Hacker Newsnew | past | comments | ask | show | jobs | submitlogin

I maintain a couple of MySQL based applications. I don't really use any features outside of "standard SQL" is there a reason to switch over to Pg? I haven't used Pg before and usually default to MySQL.


One big argument: Transactional DDL. For example:

  begin;
  alter table foos add answer int not null default 42;
  alter table foos drop column plumbus;
  update foos set name = upper(name);
  create table bars (t serial);
  drop table dingbats;
  rollback;  // Or, of course, commit
What's the benefit? Atomic migrations. You can create, alter, drop tables, update data, etc. in a single transaction, and it will either commit complete if all the changes succeed, or roll back everything.

This is not possible in MySQL, or almost any other database [1], including Oracle — DDL statements aren't usually transactional. (In MySQL, I believe a DDL statement implicits commits the current transactions without warning, but I could be wrong.)

Beyond that, I'd mention: PostGIS, arrays, functional indexes, and window functions. You may not use these things today, but once you discover them, you're bound to.

[1] https://wiki.postgresql.org/wiki/Transactional_DDL_in_Postgr...


I use transactional DDL in my tests. All the tables, triggers, etc. are set up inside a transaction, and then the actual tests run inside nested transactions. At the end of the test run, the outer transaction gets rolled back, and everything disappears.

I don't know if it accomplishes anything truly new (other than ideas that aren't very useful in practice like being able to have multiple test runs going in parallel), but it's a pretty neat way to be able to do it and works well.


Transactional tests have some downsides, unfortunately. If your tests test transactional code, that code itself cannot create transactions; they have to use savepoints, which aren't quite the same. Transactional tests also don't work with testing anything concurrent, unless you share the session across threads/goroutines/whatever.

Lastly, if a test fails you'd typically like to leave the data behind so that you can inspect it. A transactional test that rolls back on failure won't allow that.

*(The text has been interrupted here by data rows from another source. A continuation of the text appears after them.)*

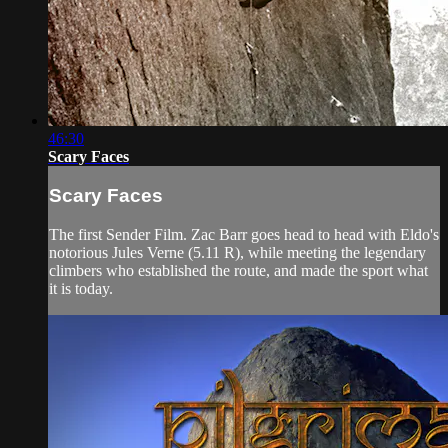
46:30
Scary Faces
Scary Faces
The first Sender Film. Zac Barr goes head to head with Eldo's
notorious Jules Verne (5.11 R), while meeting the legendary
climbers who established the route, and made the sport what
it is today.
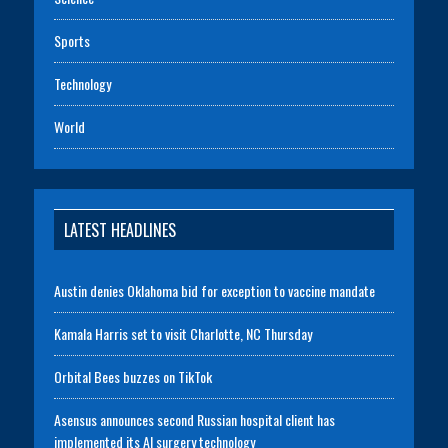
Sports
Technology
World
LATEST HEADLINES
Austin denies Oklahoma bid for exception to vaccine mandate
Kamala Harris set to visit Charlotte, NC Thursday
Orbital Bees buzzes on TikTok
Asensus announces second Russian hospital client has
implemented its AI surgery technology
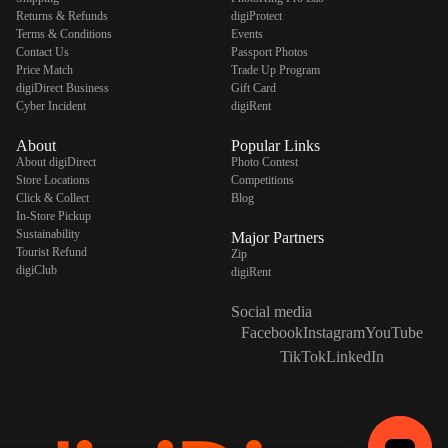
Returns & Refunds
digiProtect
Terms & Conditions
Events
Contact Us
Passport Photos
Price Match
Trade Up Program
digiDirect Business
Gift Card
Cyber Incident
digiRent
About
Popular Links
About digiDirect
Photo Contest
Store Locations
Competitions
Click & Collect
Blog
In-Store Pickup
Sustainability
Major Partners
Tourist Refund
Zip
digiClub
digiRent
Social media
Facebook
Instagram
YouTube
TikTok
LinkedIn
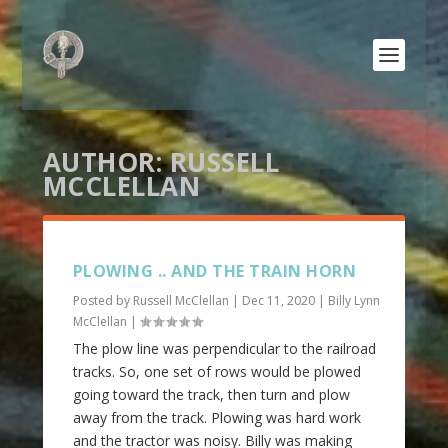
AUTHOR:
RUSSELL
MCCLELLAN
PLOWING .. AND THE TRAIN HORN
Posted by
Russell McClellan
|
Dec 11, 2020
|
Billy Lynn
McClellan
|
The plow line was perpendicular to the railroad
tracks. So, one set of rows would be plowed
going toward the track, then turn and plow
away from the track. Plowing was hard work
and the tractor was noisy. Billy was making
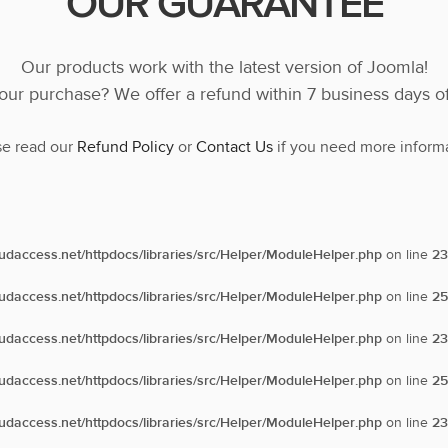
OUR GUARANTEE
Our products work with the latest version of Joomla!
ur purchase? We offer a refund within 7 business days o
se read our
Refund Policy
or
Contact Us
if you need more informa
oudaccess.net/httpdocs/libraries/src/Helper/ModuleHelper.php
on line
23
oudaccess.net/httpdocs/libraries/src/Helper/ModuleHelper.php
on line
25
oudaccess.net/httpdocs/libraries/src/Helper/ModuleHelper.php
on line
23
oudaccess.net/httpdocs/libraries/src/Helper/ModuleHelper.php
on line
25
oudaccess.net/httpdocs/libraries/src/Helper/ModuleHelper.php
on line
23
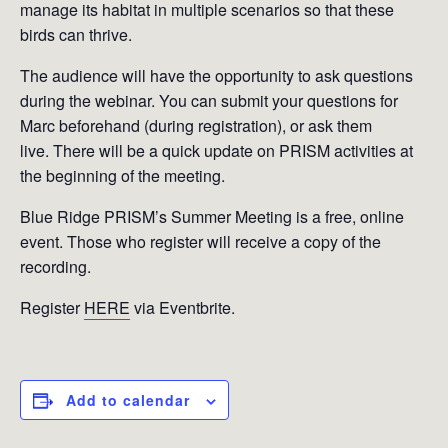
manage its habitat in multiple scenarios so that these
birds can thrive.
The audience will have the opportunity to ask questions
during the webinar. You can submit your questions for
Marc beforehand (during registration), or ask them
live. There will be a quick update on PRISM activities at
the beginning of the meeting.
Blue Ridge PRISM’s Summer Meeting is a free, online
event. Those who register will receive a copy of the
recording.
Register
HERE
via Eventbrite.
Add to calendar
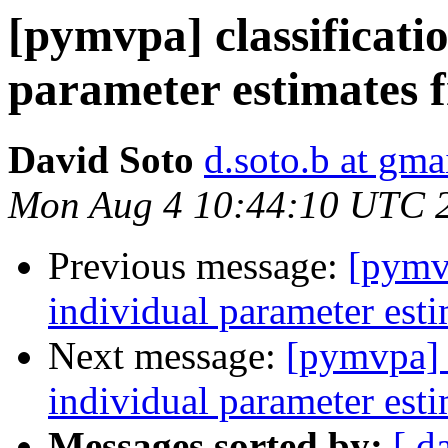
[pymvpa] classificati
parameter estimates
David Soto
d.soto.b at gma
Mon Aug 4 10:44:10 UTC 
Previous message:
[pymvp
individual parameter est
Next message:
[pymvpa] c
individual parameter est
Messages sorted by:
[ d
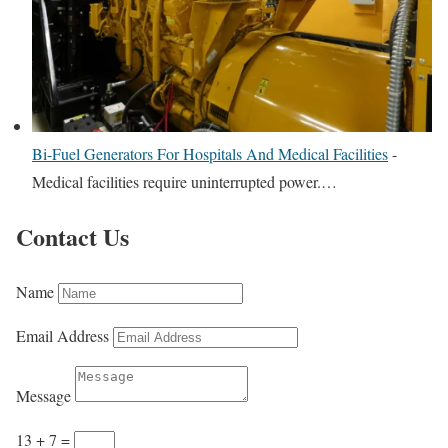
Bi-Fuel Generators For Hospitals And Medical Facilities
-
Medical facilities require uninterrupted power.…
Contact Us
Name
Email Address
Message
13 + 7
=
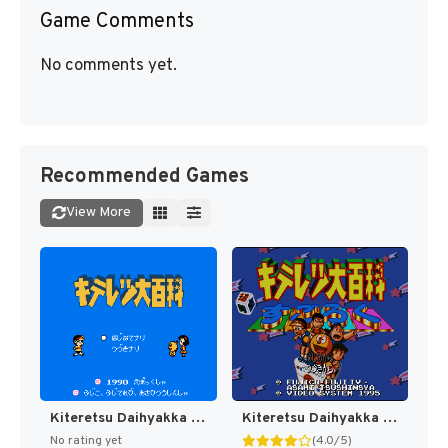
Game Comments
No comments yet.
Recommended Games
View More
Kiteretsu Daihyakka (Japan) [JP]
Kiteretsu Daihyakka - Choujikuu Sugoroku (Japan) [JP]
No rating yet
(4.0/5)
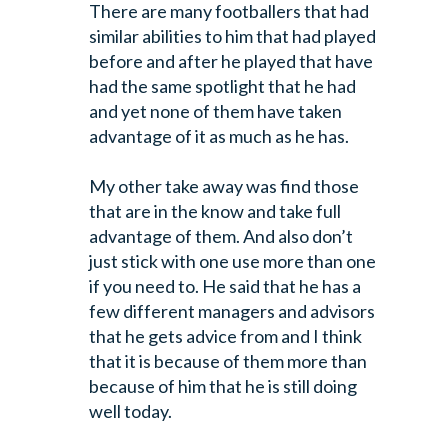
There are many footballers
that had
similar abilities to him that had played
before and after he
played that have
had the same spotlight that he had
and yet none of them have
taken
advantage of it as much as he has.
My other take away was find those
that are in the know and take full
advantage
of them. And also don’t
just stick with one use more than one
if you need to.
He said that he has a
few different managers and advisors
that he gets advice
from and I think
that it is because of them more than
because of him that he is
still doing
well today.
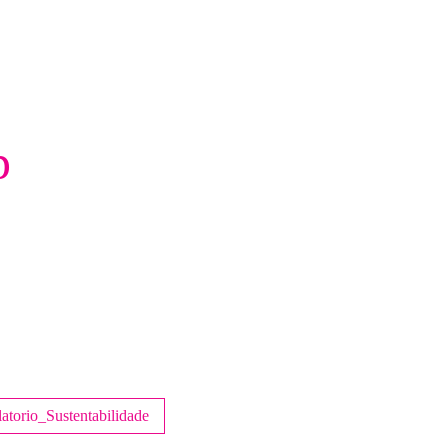
p
atorio_Sustentabilidade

Save points, with proper management of them, seem to match a conceptual nested transaction as far as I've seen. We've got a test bed connection manager that mocks savepoint creation, rollback and committal into transaction management functions so doing something like beginTransaction && beginTransaction works fine.


There may be some semantic nuances. Savepoints aren't real transactions, so they "inherit" the locks of the parent transaction, for example. But it might not matter in practice in the context of tests.


That's true, thanks. None of those are relevant for me, but there definitely are cases where it wouldn't be the right approach.


I use Pg's Template Databases[1] for this. Gives me the freedom to use transactions and concurrency in tests.

Without this built-in feature, I'd have used filesystem snapshots, if I didn't mind the time it'd take to stop and start Pg.

----

1: https://www.postgresql.org/docs/current/manage-ag-templatedb...


I don't think one would migrate if Pg's strength is on 'alter table' which isn't what people do on a daily basis

Might want to mention the downside of using MySQL as well. (Am also interested to know as a daily MySQL user.)


If Oracle DDL is not transactional, what's the point of its Edition-Based Redefinition feature?


Oracle's "editions" are more like versioning, I think. Last I checked, only a very limited set of schema objects were editionable (views, triggers, procedures, etc.), not including tables or indexes.


At my PHP-shop company, most projects are limited to MySQL 5.7 (legacy reason, dependency reason, boss-likes-MySQL reason...). They are all handicapped by MySQL featureset, and can't update to 8 yet. If they had used Postgres some years ago, they would get:

- JSON column (actually MySQL 5.6 supports it but I doubt if it's as good as Postgres)

- Window functions (available in MySQL 8x only, while this has been available since Postgres 9x)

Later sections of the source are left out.